Please take the lines from the one holding "do investigadores de" through the one holding "stas y funcionarios olímpicos." in the data below and copy them exactly.

Start of EXERCISE MATERIALS

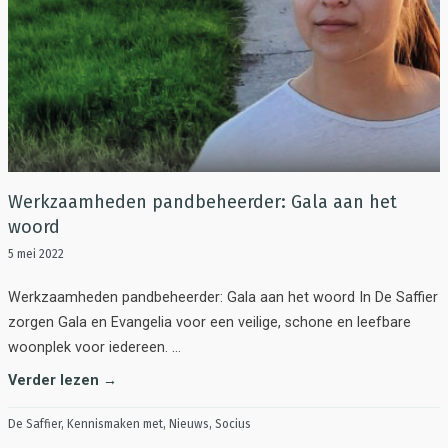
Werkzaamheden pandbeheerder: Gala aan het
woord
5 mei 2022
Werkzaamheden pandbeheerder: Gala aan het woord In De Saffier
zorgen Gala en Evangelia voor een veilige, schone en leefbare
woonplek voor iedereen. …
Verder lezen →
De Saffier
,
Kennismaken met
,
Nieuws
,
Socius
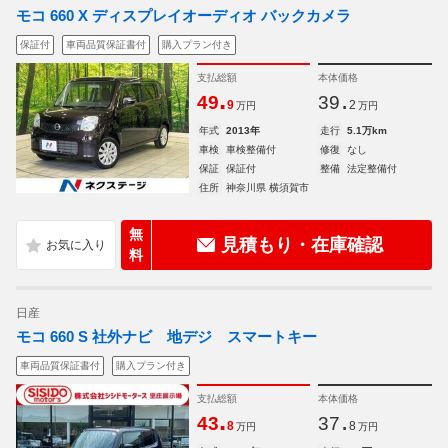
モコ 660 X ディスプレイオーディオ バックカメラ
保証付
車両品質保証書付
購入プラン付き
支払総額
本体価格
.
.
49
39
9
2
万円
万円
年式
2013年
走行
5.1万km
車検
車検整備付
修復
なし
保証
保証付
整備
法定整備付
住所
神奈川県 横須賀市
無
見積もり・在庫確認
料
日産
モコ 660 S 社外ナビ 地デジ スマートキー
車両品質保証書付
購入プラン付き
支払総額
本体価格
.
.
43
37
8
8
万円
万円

End of EXERCISE MATERIALS
Start of EXERCISE MATERIALS

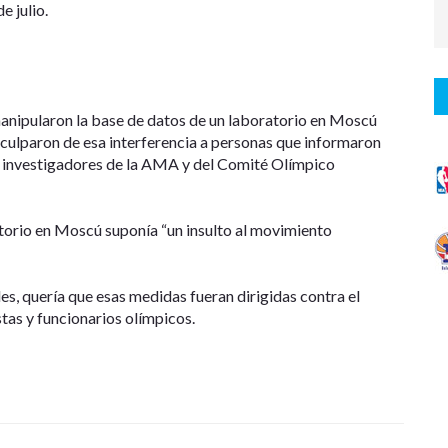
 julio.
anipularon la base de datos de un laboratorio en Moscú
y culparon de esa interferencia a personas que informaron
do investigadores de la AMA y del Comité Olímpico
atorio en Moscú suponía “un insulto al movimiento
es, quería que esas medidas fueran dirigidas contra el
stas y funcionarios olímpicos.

End of EXERCISE MATERIALS

### WRITTEN ANSWER:
do investigadores de la AMA y del Comité Olímpico
atorio en Moscú suponía “un insulto al movimiento
es, quería que esas medidas fueran dirigidas contra el
stas y funcionarios olímpicos.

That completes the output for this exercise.